Référendum populaire, émeutes et coupures d’eau
En 2011, des figures de l’opposition bulgare, de gauche mais aussi d’extrême droite, se saisissent de la question et parviennent à réunir près de 60 000 signatures pour organiser un référendum local d’initiative populaire sur l’avenir de Sofiyska Voda et de son contrôle. Face à cette perspective, la municipalité décide de révéler une clause du contrat de concession jusqu’ici inconnue du public : le risque pour la ville de devoir payer d’importantes amendes en cas de rupture anticipée du contrat.

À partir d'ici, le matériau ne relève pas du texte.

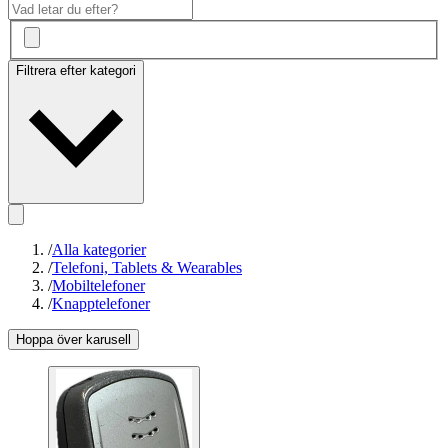
Filtrera efter kategori
/
Alla kategorier
/
Telefoni, Tablets & Wearables
/
Mobiltelefoner
/
Knapptelefoner
Hoppa över karusell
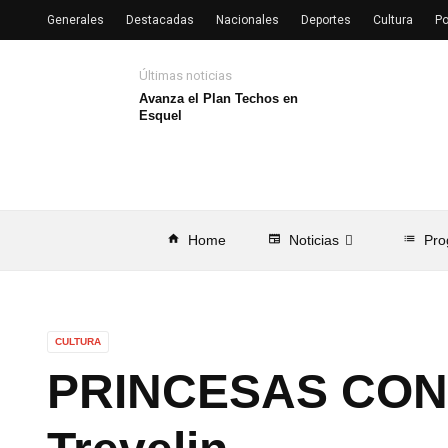
Generales
Destacadas
Nacionales
Deportes
Cultura
Po
Últimas noticias
Avanza el Plan Techos en
Esquel
home
Home
newspaper
Noticias
list
Pro
CULTURA
PRINCESAS CON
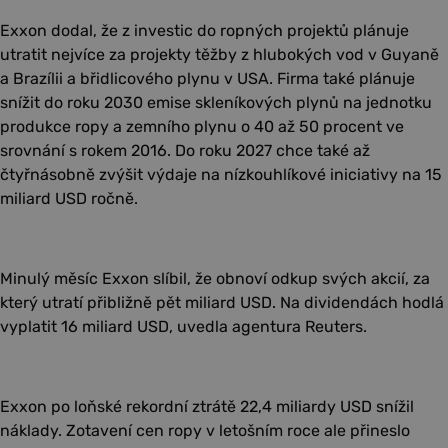
Exxon dodal, že z investic do ropných projektů plánuje
utratit nejvíce za projekty těžby z hlubokých vod v Guyaně
a Brazílii a břidlicového plynu v USA. Firma také plánuje
snížit do roku 2030 emise skleníkových plynů na jednotku
produkce ropy a zemního plynu o 40 až 50 procent ve
srovnání s rokem 2016. Do roku 2027 chce také až
čtyřnásobně zvýšit výdaje na nízkouhlíkové iniciativy na 15
miliard USD ročně.
Minulý měsíc Exxon slíbil, že obnoví odkup svých akcií, za
který utratí přibližně pět miliard USD. Na dividendách hodlá
vyplatit 16 miliard USD, uvedla agentura Reuters.
Exxon po loňské rekordní ztrátě 22,4 miliardy USD snížil
náklady. Zotavení cen ropy v letošním roce ale přineslo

La clause avait été validée en 2008 par le maire de l’époque, Boyko Borisov (centre-droit), actuel Premier ministre de Bulgarie. En raison de cette clause, le référendum initialement prévu en 2013 n’a finalement jamais lieu, la municipalité risquant des sanctions financières de 200 à 500 millions d’euros.
Pour Georgi Medarov et David A. Mc Donald, auteurs de l’article « Luttes de la post-privatisation de l’eau à Sofia », publié en 2019 pour le journal Walter Alternatives, l’échec du référendum a participé au développement d’une violente vague de protestation la même année, marquée notamment par des suicides par immolation [2]. Cette contestation n’a pas adouci la politique tarifaire de Sofiyska Voda : le prix de l’eau a augmenté de 68 % depuis 2010.
Les coupures d’eau se sont également multipliées. Selon l’association environnementale bulgare Za Zemiata, la compagnie Sofiyska Voda a procédé en 2011 à 1000 coupures d’eau à travers la ville pour factures impayées – une pratique illégale en France pour les résidences principales, comme dans de nombreux autres pays européens. En 2013, des émeutes éclatent dans le quartier de Fakulteta, qui abrite une population majoritairement rom, suite à une coupure généralisée pour l’ensemble des habitants.
Dans un quartier rom, près de 4000 individus connectés à un seul compteur d’eau
Des faits jugés en 2013 comme « inquiétants » et allant « à l’encontre des droits humains » par le rapporteur spécial des Nations unies sur le droit à l’eau potable et à l’assainissement. Le rapporteur reprend alors les accusations d’associations locales selon lesquelles Veolia stigmatise les populations roms à Sofia ; notamment par le refus par la compagnie d’investir dans la connexion de ces quartiers, constitués en grande partie de bidonvilles, au réseau municipal d’eau. Ces populations représentent un faible intérêt économique aux yeux de la multinationale française, pointe le rapport du projet Blue Planet.
Pour Daniela Mihailova, directrice de programme à l’ONG Equal Opportunities Initiative, très active dans les quartiers roms de Sofia, Veolia n’a toujours pas suffisamment investi dans les infrastructures de ces quartiers, datant de l’ère soviétique. Dans le quartier de Filipovtsi par exemple, où les habitants sont là aussi majoritairement roms, près de 4000 individus sont encore aujourd’hui connectés à un seul et même compteur. Tous doivent gérer collectivement les paiements auprès de Sofiyska Voda, dont des agents viennent collecter ces sommes en liquide directement auprès des habitants.
Daniela Mihailova rapporte également que de 2017 à 2019 une ONG française, Eau et Vie, a mis au point un projet visant à raccorder certains quartiers roms au réseau de distribution d’eau. Ce projet est le fruit d’un partenariat avec Veolia, qui le finance via sa fondation (voir sur le site du projet d’Eau et Vie et dans le rapport 2018 de la Fondation Veolia) et comprend un plan de renouvellement des infrastructures ainsi qu’un plan tarifaire pour les populations concernées. Il est finalement rejeté par la municipalité de Sofia, soucieuse de la capacité des populations à payer des tarifs jugés trop élevés. L’ONG Eau et Vie a quitté la Bulgarie fin 2019.